Verletzung des Selbsteigentums
Viele, die sich üblicherweise laut gegen staatliche Restriktionen wehren, hegen neuerdings feuchte Träume nach einer intermediären, das Selbsteigentum (Körper) anderer einschränkender Gewalt. Zumindest dann, wenn es um weibliche Reproduktionsorgane geht. Das Tränendrüsenargument „unschuldiges Leben zu schützen“ (das an emotionale/moralische Erpressung erinnert – die Königsdisziplin der politisch korrekten Linken), soll vertuschen, dass es hier in Wahrheit um die Beschneidung des Selbsteigentum von Frauen geht. Terekhov plädiert in seinem Text dafür, diese durch staatliche Gewalt ausser Kraft zu setzen, und bezieht sich dabei angeblich auf Libertarismus – während er simultan die Untergrabung dessen Prinzipien predigt.

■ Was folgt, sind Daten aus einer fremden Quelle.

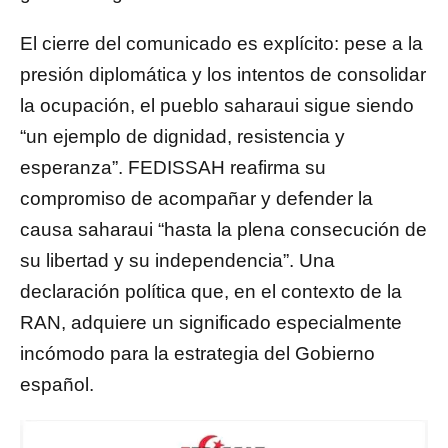
El cierre del comunicado es explícito: pese a la
presión diplomática y los intentos de consolidar
la ocupación, el pueblo saharaui sigue siendo
“un ejemplo de dignidad, resistencia y
esperanza”. FEDISSAH reafirma su
compromiso de acompañar y defender la
causa saharaui “hasta la plena consecución de
su libertad y su independencia”. Una
declaración política que, en el contexto de la
RAN, adquiere un significado especialmente
incómodo para la estrategia del Gobierno
español.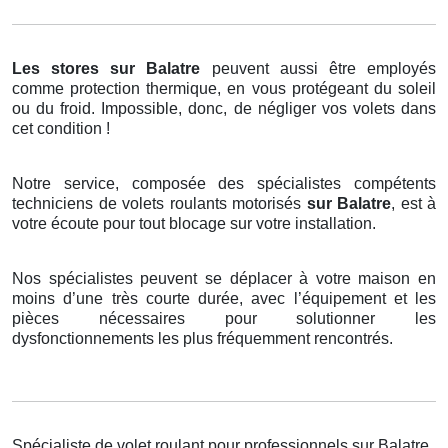
Les stores
sur Balatre
peuvent aussi être employés
comme protection thermique, en vous protégeant du soleil
ou du froid. Impossible, donc, de négliger vos volets dans
cet condition !
Notre service, composée des spécialistes compétents
techniciens de volets roulants motorisés
sur Balatre
, est à
votre écoute pour tout blocage sur votre installation.
Nos spécialistes peuvent se déplacer à votre maison en
moins d’une très courte durée, avec l’équipement et les
pièces nécessaires pour solutionner les
dysfonctionnements les plus fréquemment rencontrés.
Spécialiste de volet roulant pour professionnels sur Balatre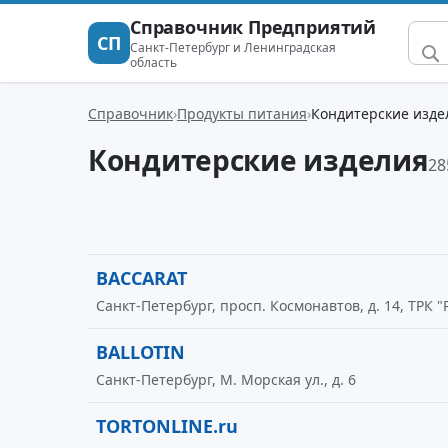
Справочник Предприятий
СП
Санкт-Петербург и Ленинградская
область
Справочник
Продукты питания
Кондитерские изде
Кондитерские изделия
28
BACCARAT
Санкт-Петербург, просп. Космонавтов, д. 14, ТРК "
BALLOTIN
Санкт-Петербург, М. Морская ул., д. 6
TORTONLINE.ru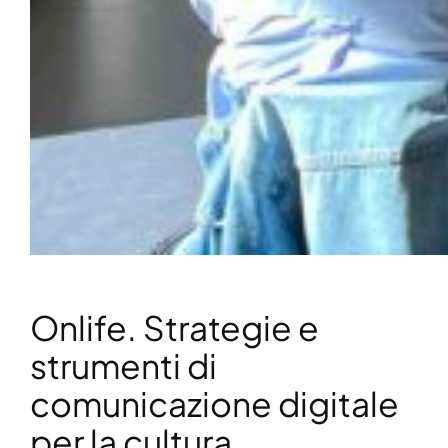
Onlife. Strategie e
strumenti di
comunicazione digitale
per la cultura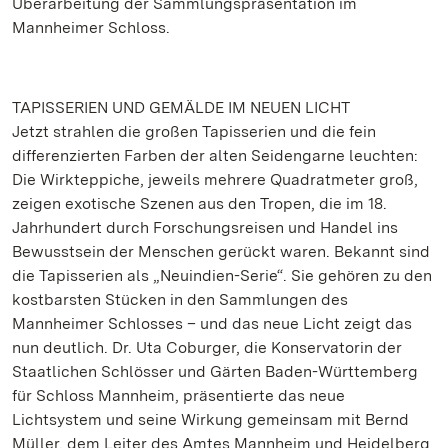
Überarbeitung der Sammlungspräsentation im
Mannheimer Schloss.
TAPISSERIEN UND GEMÄLDE IM NEUEN LICHT
Jetzt strahlen die großen Tapisserien und die fein
differenzierten Farben der alten Seidengarne leuchten:
Die Wirkteppiche, jeweils mehrere Quadratmeter groß,
zeigen exotische Szenen aus den Tropen, die im 18.
Jahrhundert durch Forschungsreisen und Handel ins
Bewusstsein der Menschen gerückt waren. Bekannt sind
die Tapisserien als „Neuindien-Serie“. Sie gehören zu den
kostbarsten Stücken in den Sammlungen des
Mannheimer Schlosses – und das neue Licht zeigt das
nun deutlich. Dr. Uta Coburger, die Konservatorin der
Staatlichen Schlösser und Gärten Baden-Württemberg
für Schloss Mannheim, präsentierte das neue
Lichtsystem und seine Wirkung gemeinsam mit Bernd
Müller, dem Leiter des Amtes Mannheim und Heidelberg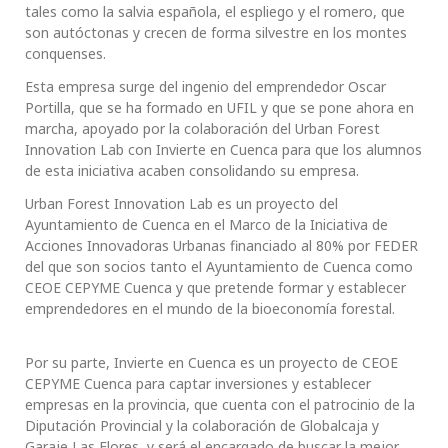
tales como la salvia española, el espliego y el romero, que
son autóctonas y crecen de forma silvestre en los montes
conquenses.
Esta empresa surge del ingenio del emprendedor Oscar
Portilla, que se ha formado en UFIL y que se pone ahora en
marcha, apoyado por la colaboración del Urban Forest
Innovation Lab con Invierte en Cuenca para que los alumnos
de esta iniciativa acaben consolidando su empresa.
Urban Forest Innovation Lab es un proyecto del
Ayuntamiento de Cuenca en el Marco de la Iniciativa de
Acciones Innovadoras Urbanas financiado al 80% por FEDER
del que son socios tanto el Ayuntamiento de Cuenca como
CEOE CEPYME Cuenca y que pretende formar y establecer
emprendedores en el mundo de la bioeconomía forestal.
Por su parte, Invierte en Cuenca es un proyecto de CEOE
CEPYME Cuenca para captar inversiones y establecer
empresas en la provincia, que cuenta con el patrocinio de la
Diputación Provincial y la colaboración de Globalcaja y
Garaje Las Flores, y será el encargado de buscar la mejor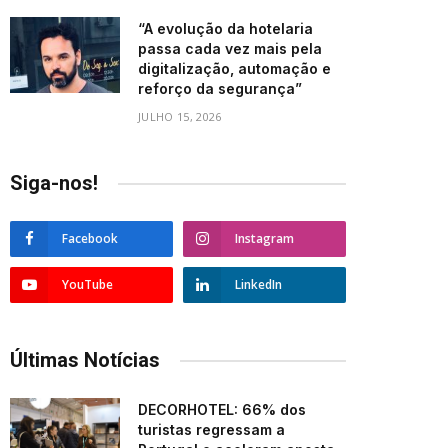
“A evolução da hotelaria
passa cada vez mais pela
digitalização, automação e
reforço da segurança”
JULHO 15, 2026
Siga-nos!
Facebook
Instagram
YouTube
LinkedIn
Últimas Notícias
DECORHOTEL: 66% dos
turistas regressam a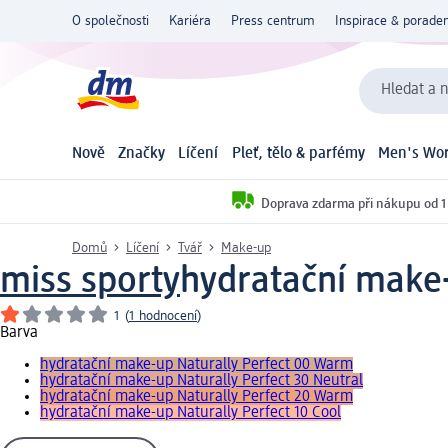
O společnosti
Kariéra
Press centrum
Inspirace & poraden
Hledat a n
Nově
Značky
Líčení
Pleť, tělo & parfémy
Men's Wor
Doprava zdarma při nákupu od 1
Domů
Líčení
Tvář
Make-up
miss sporty
hydratační make-
1
(
1 hodnocení
)
Barva
hydratační make-up Naturally Perfect 00 Warm
hydratační make-up Naturally Perfect 30 Neutral
hydratační make-up Naturally Perfect 20 Warm
hydratační make-up Naturally Perfect 10 Cool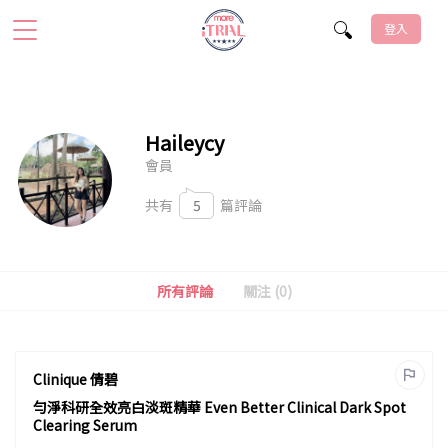
登入
Haileycy
會員
共有
5
篇評論
所有評論
關注 (0)
Clinique 倩碧
勻淨科研全效亮白淡斑精華 Even Better Clinical Dark Spot
Clearing Serum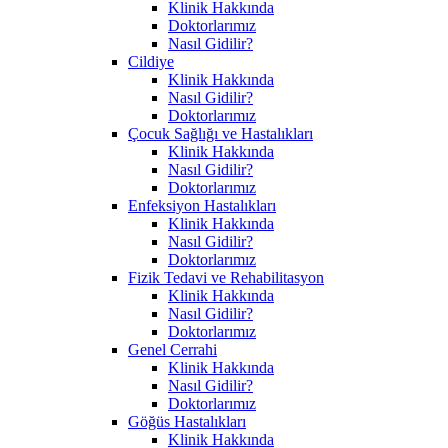
Klinik Hakkında
Doktorlarımız
Nasıl Gidilir?
Cildiye
Klinik Hakkında
Nasıl Gidilir?
Doktorlarımız
Çocuk Sağlığı ve Hastalıkları
Klinik Hakkında
Nasıl Gidilir?
Doktorlarımız
Enfeksiyon Hastalıkları
Klinik Hakkında
Nasıl Gidilir?
Doktorlarımız
Fizik Tedavi ve Rehabilitasyon
Klinik Hakkında
Nasıl Gidilir?
Doktorlarımız
Genel Cerrahi
Klinik Hakkında
Nasıl Gidilir?
Doktorlarımız
Göğüs Hastalıkları
Klinik Hakkında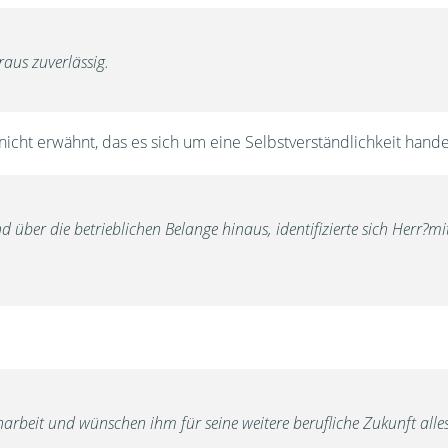
raus zuverlässig.
 nicht erwähnt, das es sich um eine Selbstverständlichkeit hande
d über die betrieblichen Belange hinaus, identifizierte sich Herr
beit und wünschen ihm für seine weitere berufliche Zukunft alles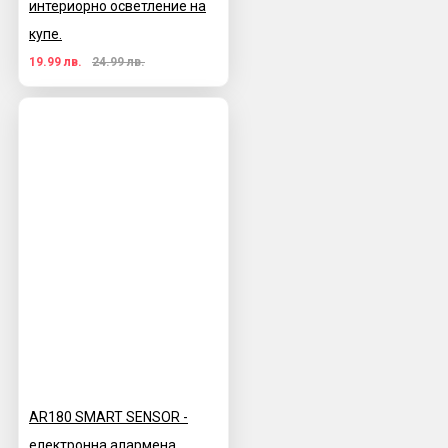
интериорно осветление на
купе.
19.99 лв.
24.99 лв.
AR180 SMART SENSOR -
електронна алармена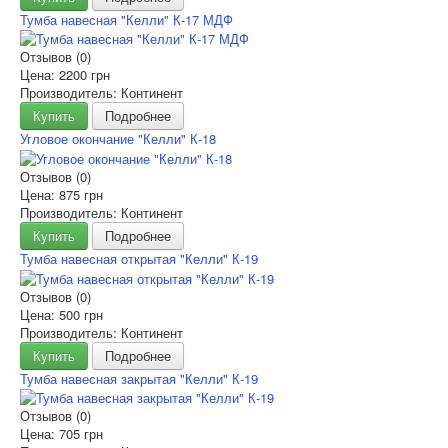
Тумба навесная "Келли" К-17 МДФ
Отзывов (0)
Цена:
2200 грн
Производитель: Континент
Купить
Подробнее
Угловое окончание "Келли" К-18
Отзывов (0)
Цена:
875 грн
Производитель: Континент
Купить
Подробнее
Тумба навесная открытая "Келли" К-19
Отзывов (0)
Цена:
500 грн
Производитель: Континент
Купить
Подробнее
Тумба навесная закрытая "Келли" К-19
Отзывов (0)
Цена:
705 грн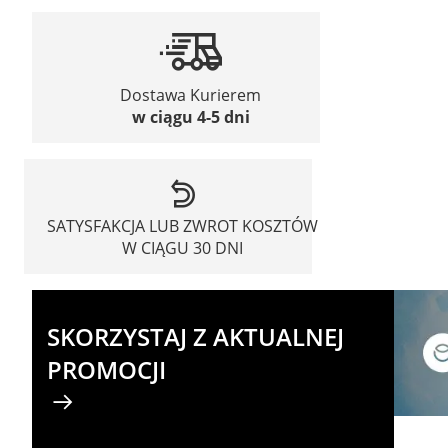
Dostawa Kurierem
w ciągu 4-5 dni
SATYSFAKCJA LUB ZWROT KOSZTÓW
W CIĄGU 30 DNI
SKORZYSTAJ Z AKTUALNEJ
PROMOCJI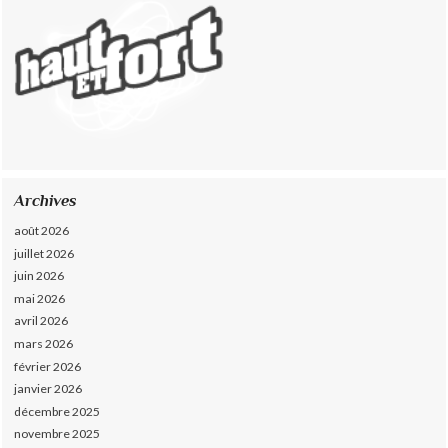
Archives
août 2026
juillet 2026
juin 2026
mai 2026
avril 2026
mars 2026
février 2026
janvier 2026
décembre 2025
novembre 2025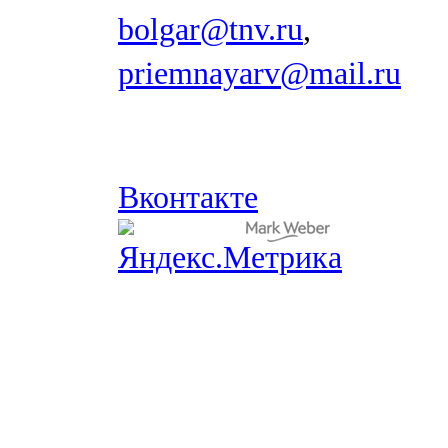
bolgar@tnv.ru
,
priemnayarv@mail.ru
Вконтакте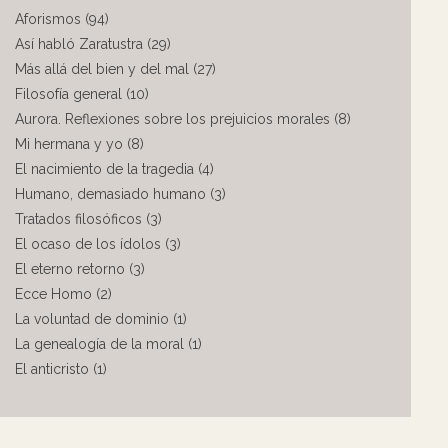
Aforismos (94)
Así habló Zaratustra (29)
Más allá del bien y del mal (27)
Filosofía general (10)
Aurora. Reflexiones sobre los prejuicios morales (8)
Mi hermana y yo (8)
El nacimiento de la tragedia (4)
Humano, demasiado humano (3)
Tratados filosóficos (3)
El ocaso de los ídolos (3)
El eterno retorno (3)
Ecce Homo (2)
La voluntad de dominio (1)
La genealogía de la moral (1)
El anticristo (1)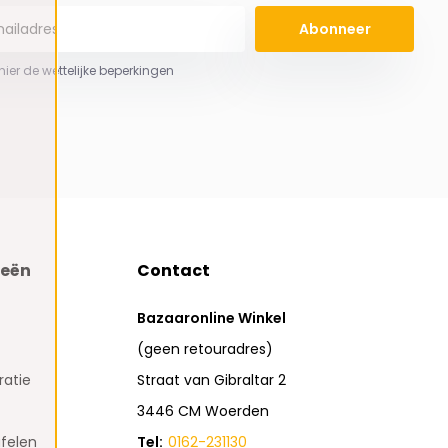
Abonneer
 hier de wettelijke beperkingen
ieën
Contact
Bazaaronline Winkel
(geen retouradres)
atie
Straat van Gibraltar 2
3446 CM Woerden
felen
Tel:
0162-231130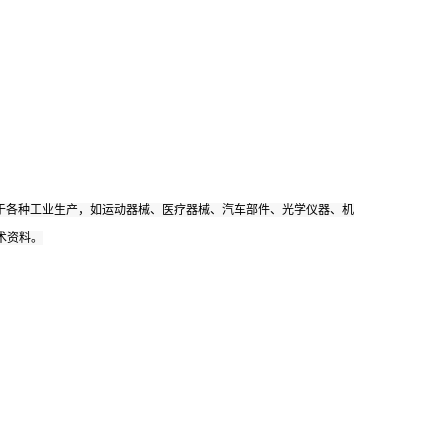
于各种工业生产，如运动器械、医疗器械、汽车部件、光学仪器、机
术资料。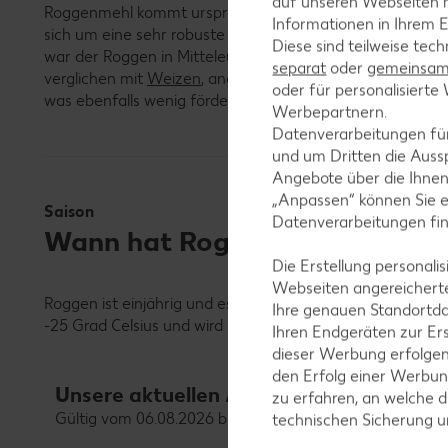
auf unseren Webseiten m
Roggenmehl kommt ursprünglich aus Vorderasien und wi
Informationen in Ihrem E
sich um eine sehr robuste Getreideart handelt, gedeiht
Diese sind teilweise tec
war der Roggen in Mitteleuropa mit einem eher negativen
separat
oder
gemeinsam 
verglichen mit
Weizen
, angesehen wurde. Außerdem war d
oder für personalisier
was ebenfalls wenig förderlich für seinen Ruf war. Daher
Werbepartnern.
Datenverarbeitungen fü
und um Dritten die Aussp
Angebote über die Ihne
„Anpassen“ können Sie 
Saison
Datenverarbeitungen fi
Wann hat Roggenmehl Saison?
Die Erstellung personal
Webseiten angereicherte
Roggen ist einjährig und es gibt zwei Sorten: den Somm
Ihre genauen Standortda
-25 Grad Celsius und wird im September gesät. Dank der 
Ihren Endgeräten zur Er
dieser Werbung erfolge
den Erfolg einer Werbun
Unsere aktuellen Angebote für Grundna
zu erfahren, an welche d
Gültig vom 06.08.2026 bis 12.08.2026
technischen Sicherung 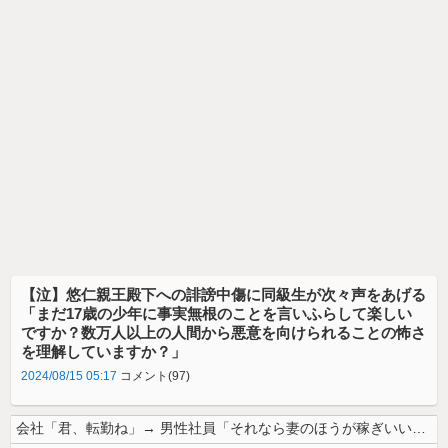
【泣】悠仁親王殿下への誹謗中傷に同級生が次々声をあげる
「まだ17歳の少年に事実無根のことを言いふらして楽しい
ですか？数万人以上の人間から悪意を向けられることの怖さ
を理解していますか？」
2024/08/15 05:17
コメント(97)
会社「君、転勤ね」→ 男性社員「それなら妻のほうが稼ぎいいんで辞めます...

«Geht man davon aus, dass ein Embryo bereits eine eigenständige Rechtspersönlichkeit hat, ist es nichts als konsequent, dass dieser vom Staat mit den Mitteln des Strafrechts geschützt wird», schreibt Terekhov. Belegen kann er diese Behauptung im Text nicht. Der Jurist redet zwar von «Schutz» des Embryonen, in Wahrheit geht es hier aber um eine Verletzung des Selbstseigentums der Frau durch staatliche Gewaltandrohung. In anderen Worten: Wird eine Frau schwanger, wird ihr Selbsteigentum verstaatlicht. Das dürfte kaum im libertären Sinne sein.
Weiter schreibt Terekhov «Auf den Umstand, dass der Embryo noch nicht allein lebensfähig ist, kann es argumentativ nicht ernsthaft ankommen, müsste man sonst auch zweijährige Kinder oder Behinderte umbringen dürfen.» Damit versucht er seine Behauptung, ein Embryo besitze den Status einer eigenständigen Rechtspersönlichkeit, zu untermauern.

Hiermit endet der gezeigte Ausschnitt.